*** RECORD EXCERPTS Section Begins ***

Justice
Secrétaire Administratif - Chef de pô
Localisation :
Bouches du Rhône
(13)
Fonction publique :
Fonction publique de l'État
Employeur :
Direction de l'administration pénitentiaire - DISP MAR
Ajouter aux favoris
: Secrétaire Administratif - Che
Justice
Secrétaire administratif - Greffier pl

*** RECORD EXCERPTS Section Ends ***

** WORK TO COMPLETE **
Could you give again, word for word, the line with "Fonction publique de l'État" and all lines after it through the end of the data? Leave out everything else.

** SOLUTION FOR THIS PROBLEM **
Fonction publique de l'État
Employeur :
Direction de l'administration pénitentiaire - DISP MAR
Ajouter aux favoris
: Secrétaire Administratif - Che
Justice
Secrétaire administratif - Greffier pl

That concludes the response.